HBO’s first epic fantasy series, based on George R.R. Martin’s novel “A Game of Thrones,” maintains the same quality of storytelling and filmmaking as the cable network’s past properties, historical dramas “Deadwood” and “Rome.” Though the first season DVD won’t appeal to the majority on HTF, the strength of the presentation (standard definition though it may be) and collection of extras make it a worthwhile gift for our less HD-inclined friends and family members.
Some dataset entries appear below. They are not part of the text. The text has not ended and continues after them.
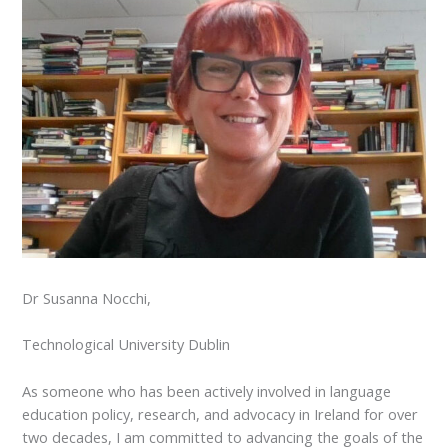
Dr Susanna Nocchi,
Technological University Dublin
As someone who has been actively involved in language
education policy, research, and advocacy in Ireland for over
two decades, I am committed to advancing the goals of the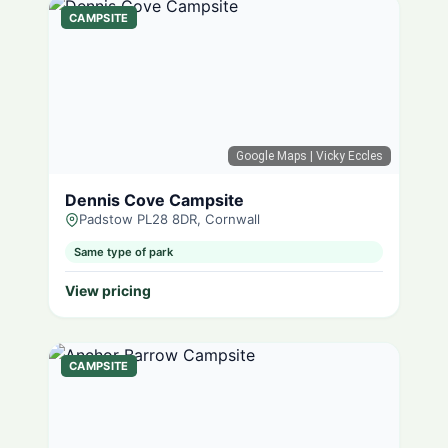
CAMPSITE
Google Maps
| Vicky Eccles
Dennis Cove Campsite
Padstow PL28 8DR, Cornwall
Same type of park
View pricing
CAMPSITE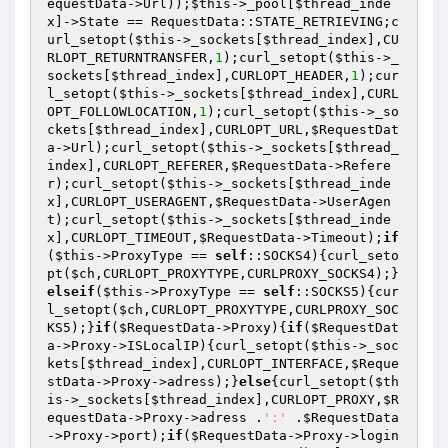
equestData
->Url));
$this
->_pool[
$thread_inde
x
]->State == RequestData::STATE_RETRIEVING;c
url_setopt(
$this
->_sockets[
$thread_index
],CU
RLOPT_RETURNTRANSFER,
1
);curl_setopt(
$this
->_
sockets[
$thread_index
],CURLOPT_HEADER,
1
);cur
l_setopt(
$this
->_sockets[
$thread_index
],CURL
OPT_FOLLOWLOCATION,
1
);curl_setopt(
$this
->_so
ckets[
$thread_index
],CURLOPT_URL,
$RequestDat
a
->Url);curl_setopt(
$this
->_sockets[
$thread_
index
],CURLOPT_REFERER,
$RequestData
->Refere
r);curl_setopt(
$this
->_sockets[
$thread_inde
x
],CURLOPT_USERAGENT,
$RequestData
->UserAgen
t);curl_setopt(
$this
->_sockets[
$thread_inde
x
],CURLOPT_TIMEOUT,
$RequestData
->Timeout);
if
(
$this
->ProxyType == 
self
::SOCKS4){curl_seto
pt(
$ch
,CURLOPT_PROXYTYPE,CURLPROXY_SOCKS4);}
elseif
(
$this
->ProxyType == 
self
::SOCKS5){cur
l_setopt(
$ch
,CURLOPT_PROXYTYPE,CURLPROXY_SOC
KS5);}
if
(
$RequestData
->Proxy){
if
(
$RequestDat
a
->Proxy->ISLocalIP){curl_setopt(
$this
->_soc
kets[
$thread_index
],CURLOPT_INTERFACE,
$Reque
stData
->Proxy->adress);}
else
{curl_setopt(
$th
is
->_sockets[
$thread_index
],CURLOPT_PROXY,
$R
equestData
->Proxy->adress .
':'
 .
$RequestData
->Proxy->port);
if
(
$RequestData
->Proxy->login 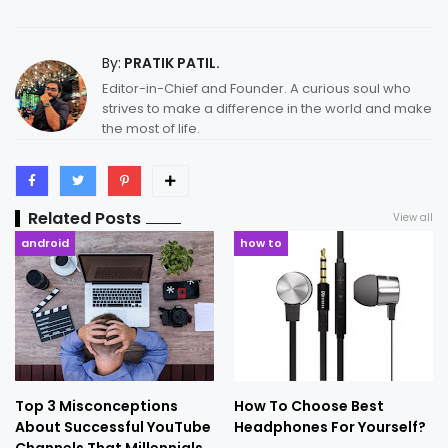
By:
PRATIK PATIL.
Editor-in-Chief and Founder. A curious soul who
strives to make a difference in the world and make
the most of life.
Related Posts
View all
android
how to
Top 3 Misconceptions
How To Choose Best
About Successful YouTube
Headphones For Yourself?
Channels That Millennials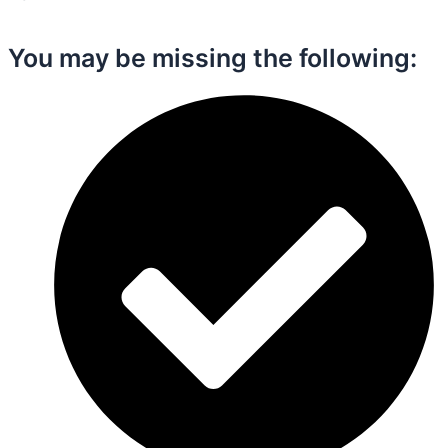
You may be missing the following:​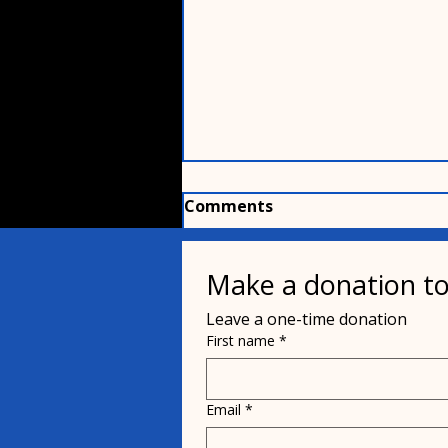
Comments
Make a donation to
Write a comment...
Leave a one-time donation
First name
*
Order your personalized
signage for Project Pit
Stop buildings
Email
*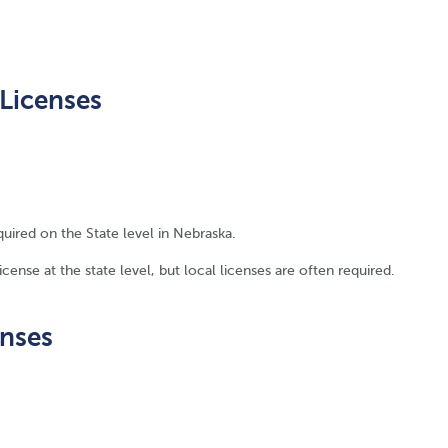
Licenses
quired on the State level in Nebraska.
ense at the state level, but local licenses are often required.
enses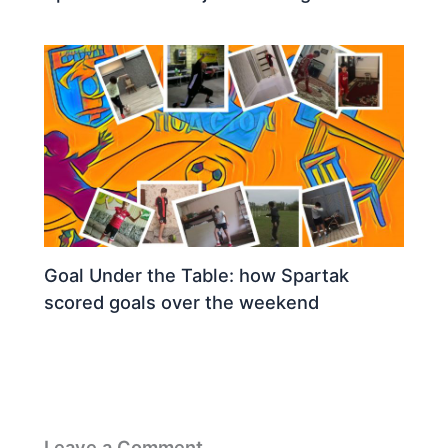
Goal Under the Table: how Spartak
scored goals over the weekend
Leave a Comment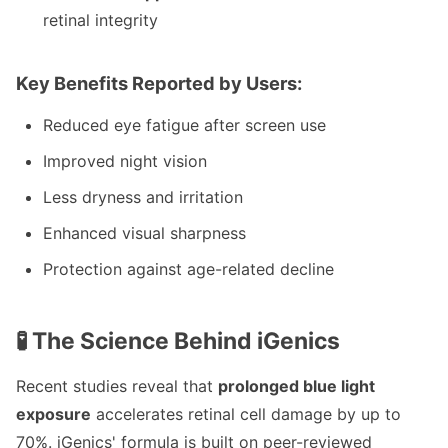
retinal integrity
Key Benefits Reported by Users:
Reduced eye fatigue after screen use
Improved night vision
Less dryness and irritation
Enhanced visual sharpness
Protection against age-related decline
🧪 The Science Behind iGenics
Recent studies reveal that
prolonged blue light
exposure
accelerates retinal cell damage by up to
70%. iGenics' formula is built on peer-reviewed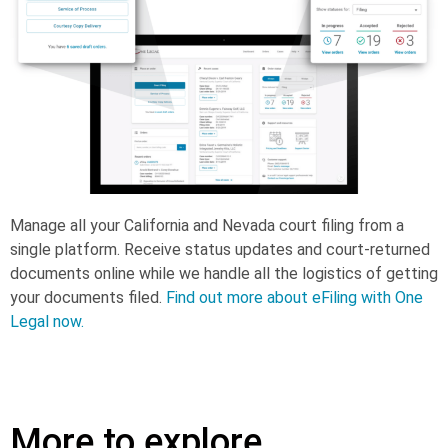
Manage all your California and Nevada court filing from a
single platform. Receive status updates and court-returned
documents online while we handle all the logistics of getting
your documents filed.
Find out more about eFiling with One
Legal now.
More to explore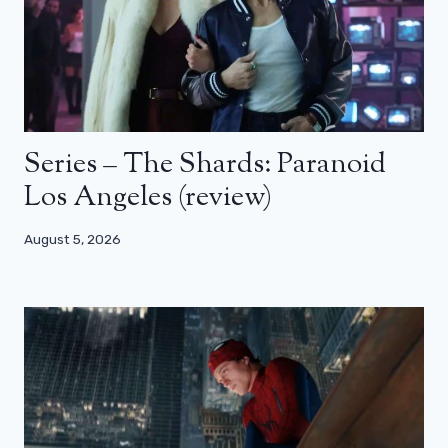
Series – The Shards: Paranoid
Los Angeles (review)
August 5, 2026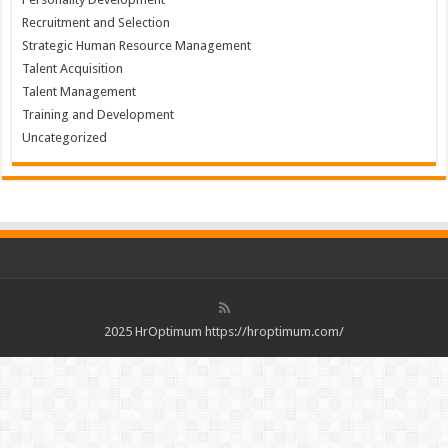
Recruitment and Selection
Strategic Human Resource Management
Talent Acquisition
Talent Management
Training and Development
Uncategorized
2025 HrOptimum https://hroptimum.com/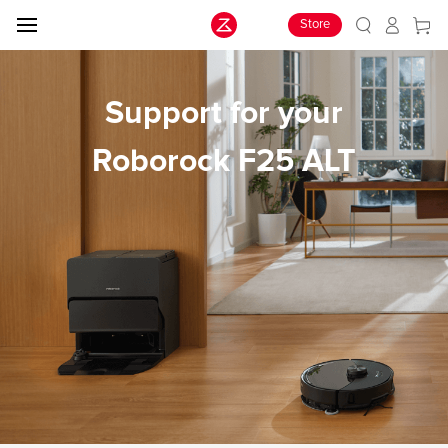
Store
Support for your
Roborock F25 ALT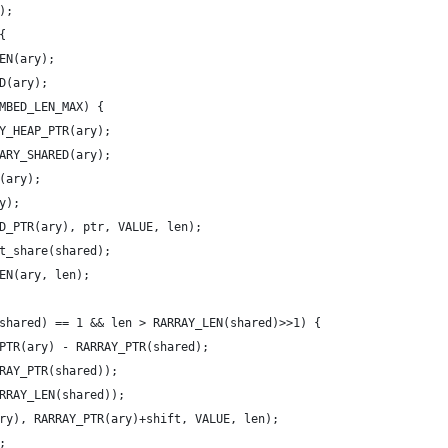
);
{
EN(ary);
ED(ary);
MBED_LEN_MAX) {
Y_HEAP_PTR(ary);
ARY_SHARED(ary);
(ary);
y);
D_PTR(ary), ptr, VALUE, len);
t_share(shared);
EN(ary, len);
M(shared) == 1 && len > RARRAY_LEN(shared)>>1) {
_PTR(ary) - RARRAY_PTR(shared);
RRAY_PTR(shared));
ARRAY_LEN(shared));
(ary), RARRAY_PTR(ary)+shift, VALUE, len);
;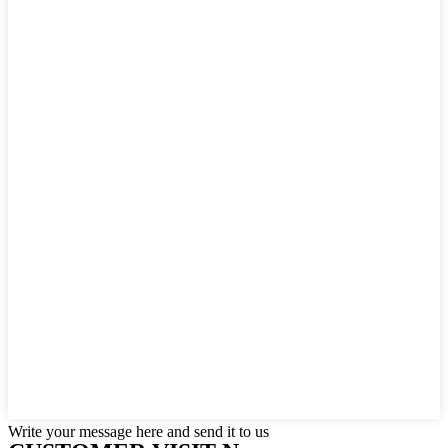
Write your message here and send it to us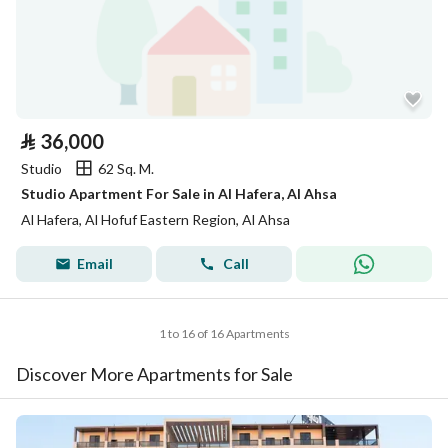
⃁
36,000
Studio
62 Sq. M.
Studio Apartment For Sale in Al Hafera, Al Ahsa
Al Hafera, Al Hofuf Eastern Region, Al Ahsa
Email
Call
1 to 16 of 16 Apartments
Discover More Apartments for Sale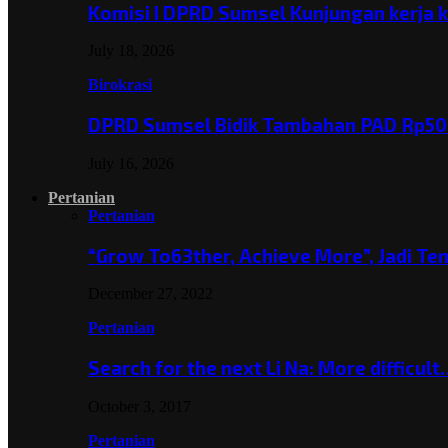
Komisi I DPRD Sumsel Kunjungan kerja 
July 18, 2026
Birokrasi
DPRD Sumsel Bidik Tambahan PAD Rp501
July 16, 2026
Pertanian
Pertanian
“Grow To63ther, Achieve More”, Jadi T
December 27, 2022
Pertanian
Search for the next Li Na: More difficul
October 3, 2017
Pertanian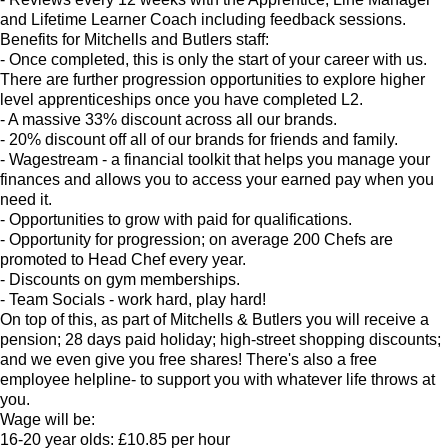
and Lifetime Learner Coach including feedback sessions.
Benefits for Mitchells and Butlers staff:
- Once completed, this is only the start of your career with us.
There are further progression opportunities to explore higher
level apprenticeships once you have completed L2.
- A massive 33% discount across all our brands.
- 20% discount off all of our brands for friends and family.
- Wagestream - a financial toolkit that helps you manage your
finances and allows you to access your earned pay when you
need it.
- Opportunities to grow with paid for qualifications.
- Opportunity for progression; on average 200 Chefs are
promoted to Head Chef every year.
- Discounts on gym memberships.
- Team Socials - work hard, play hard!
On top of this, as part of Mitchells & Butlers you will receive a
pension; 28 days paid holiday; high-street shopping discounts;
and we even give you free shares! There's also a free
employee helpline- to support you with whatever life throws at
you.
Wage will be:
16-20 year olds: £10.85 per hour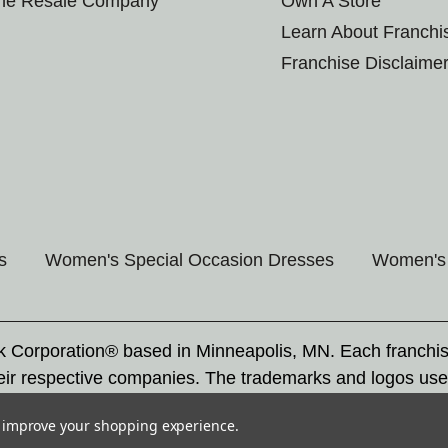
the Resale Company
Own A Store
Learn About Franchi
Franchise Disclaime
s
Women's Special Occasion Dresses
Women's 
rk Corporation® based in Minneapolis, MN. Each franchi
eir respective companies. The trademarks and logos use
ademarks by others is subject to action under federal a
to improve your shopping experience.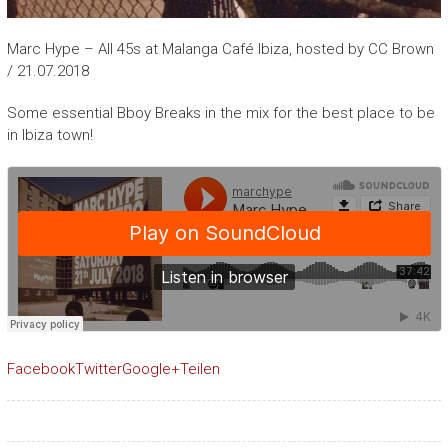
Marc Hype – All 45s at Malanga Café Ibiza, hosted by CC Brown
/ 21.07.2018
Some essential Bboy Breaks in the mix for the best place to be
in Ibiza town!
Facebook
Twitter
Google+
Teilen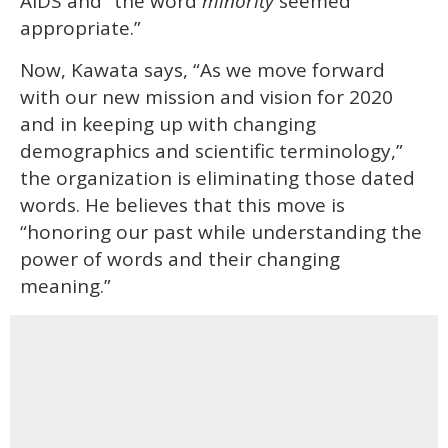
AIDS and “the word
minority
seemed
appropriate.”
Now, Kawata says, “As we move forward
with our new mission and vision for 2020
and in keeping up with changing
demographics and scientific terminology,”
the organization is eliminating those dated
words. He believes that this move is
“honoring our past while understanding the
power of words and their changing
meaning.”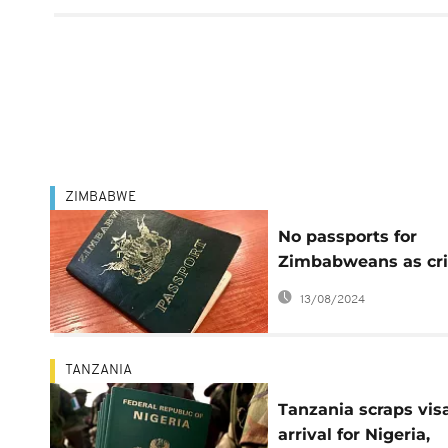
ZIMBABWE
No passports for
Zimbabweans as cri
deepens
13/08/2024
TANZANIA
Tanzania scraps vis
arrival for Nigeria,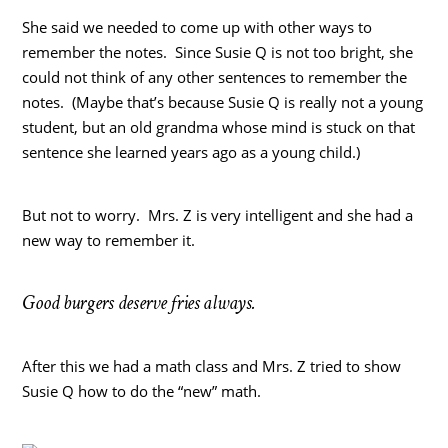
She said we needed to come up with other ways to
remember the notes. Since Susie Q is not too bright, she
could not think of any other sentences to remember the
notes. (Maybe that’s because Susie Q is really not a young
student, but an old grandma whose mind is stuck on that
sentence she learned years ago as a young child.)
But not to worry. Mrs. Z is very intelligent and she had a
new way to remember it.
Good burgers deserve fries always.
After this we had a math class and Mrs. Z tried to show
Susie Q how to do the “new” math.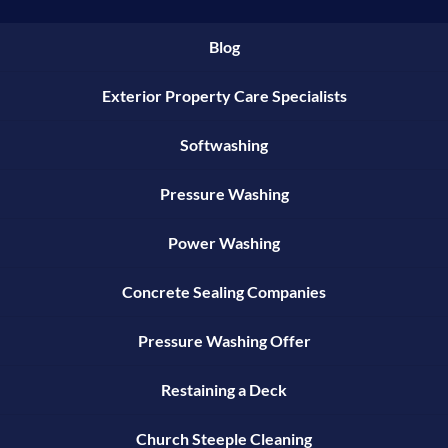
Blog
Exterior Property Care Specialists
Softwashing
Pressure Washing
Power Washing
Concrete Sealing Companies
Pressure Washing Offer
Restaining a Deck
Church Steeple Cleaning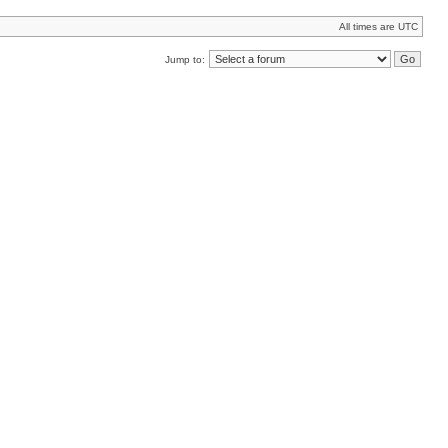
All times are UTC
Jump to: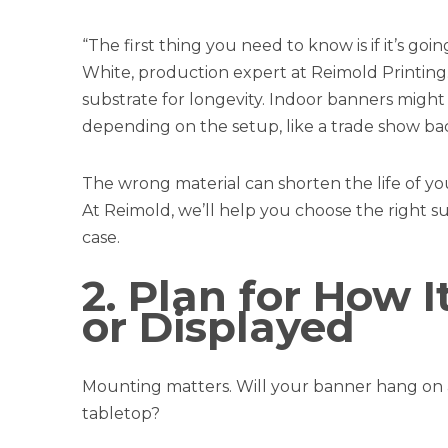
“The first thing you need to know is if it’s go
White, production expert at Reimold Printing
substrate for longevity. Indoor banners might
depending on the setup, like a trade show ba
The wrong material can shorten the life of y
At Reimold, we’ll help you choose the right 
case.
2. Plan for How 
or Displayed
Mounting matters. Will your banner hang on a
tabletop?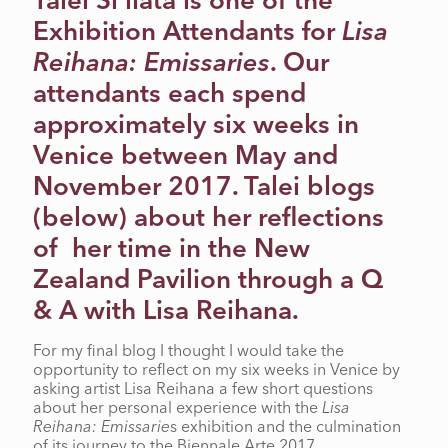
Talei Si’ilata is one of the
Exhibition Attendants for
Lisa
Reihana: Emissaries
. Our
attendants each spend
approximately six weeks in
Venice between May and
November 2017. Talei blogs
(below) about her reflections
of her time in the New
Zealand Pavilion through a Q
& A with Lisa Reihana.
For my final blog I thought I would take the
opportunity to reflect on my six weeks in Venice by
asking artist Lisa Reihana a few short questions
about her personal experience with the
Lisa
Reihana: Emissarie
s exhibition and the culmination
of its journey to the Biennale Arte 2017.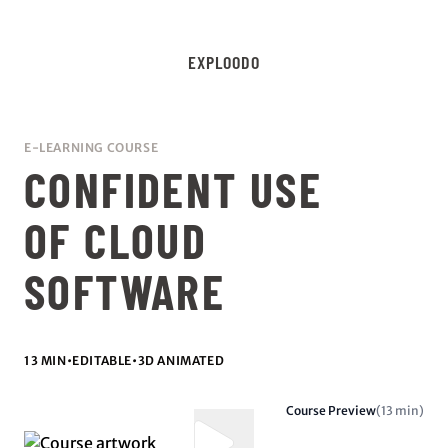
EXPLOODO
E-LEARNING COURSE
CONFIDENT USE
OF CLOUD
SOFTWARE
13 MIN
•
EDITABLE
•
3D ANIMATED
Course Preview
(13 min)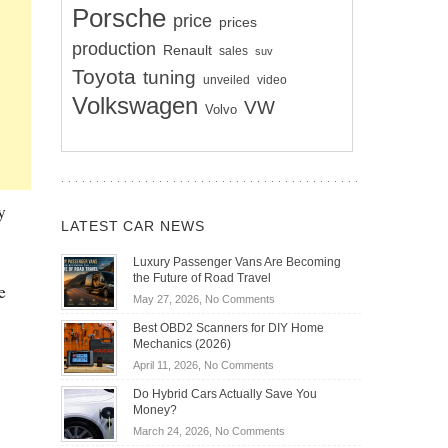
Porsche
price
prices
production
Renault
sales
suv
Toyota
tuning
unveiled
video
Volkswagen
VW
Volvo
y
LATEST CAR NEWS
Luxury Passenger Vans Are Becoming
the Future of Road Travel
e
on
May 27, 2026,
No Comments
Luxury
Best OBD2 Scanners for DIY Home
Passenger
Mechanics (2026)
Vans
on
April 11, 2026,
No Comments
Are
Best
Becoming
Do Hybrid Cars Actually Save You
OBD2
the
Money?
Scanners
Future
on
March 24, 2026,
No Comments
for
of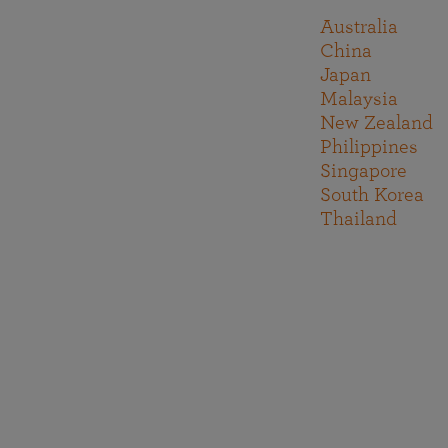
Australia
China
Japan
Malaysia
New Zealand
Philippines
Singapore
South Korea
Thailand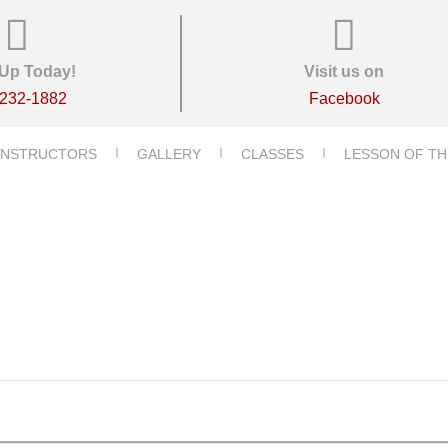
Up Today!
Visit us on
-232-1882
Facebook
INSTRUCTORS
GALLERY
CLASSES
LESSON OF TH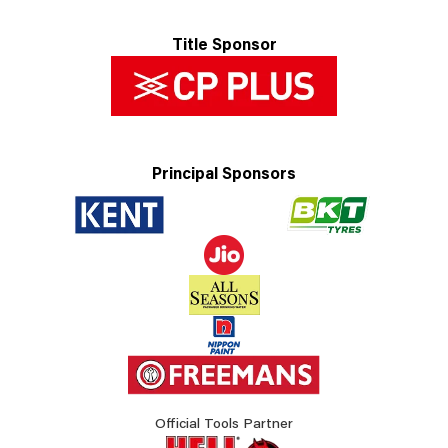
Title Sponsor
Principal Sponsors
Official Tools Partner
Game of Thrones: The Complete First Season

Release Date: March 6, 2012

Studio: HBO Home Entertainment

Year: 2011

Rating: TV-MA

Running Time: 9:20:53

MSRP: $59.99

 

THE FEATURE

SPECIAL FEATURES

Video

1.78:1 standard definition, 16:9 enhanced

Standard definition

Audio

Dolby Digital: English 5.1, French 5.1, Spanish 2.0

Stereo

Subtitles

English, French, Spanish, Portuguese, Chinese, Korean, Thai

None


The Season: 4.5/5

For decades, Lord Eddard “Ned” Stark (Sean Bean) has ruled over the northern region of Westeros in service to his king, Robert Baratheon (Mark Addy). When the King’s Hand, Baratheon’s closest advisor and the Seven Kingdoms’ practical governor, suddenly falls ill and dies, Stark is asked to take his place. While no doubt a position of high honor, Stark and his family have heretofore been left alone in the harsh wilderness of the North, giving them a measure of freedom, if not autonomy. Moving to the capital in the South puts Stark in the heart of the kingdom’s political scheming, intrigue and backstabbing, as well as under the contemptuous eye of Baratheon’s wife, Queen Cersei (Lena Headey), and her twin brother, Jaime Lannister (Nikolaj Coster-Waldau). The proposed marriage of Stark’s impressionable daughter Sansa (Sophie Turner) to Baratheon’s psychotic son Joffrey (Jack Gleeson) promises to further bind the families together, a prospect Stark looks at with diminishing enthusiasm the longer he stays on.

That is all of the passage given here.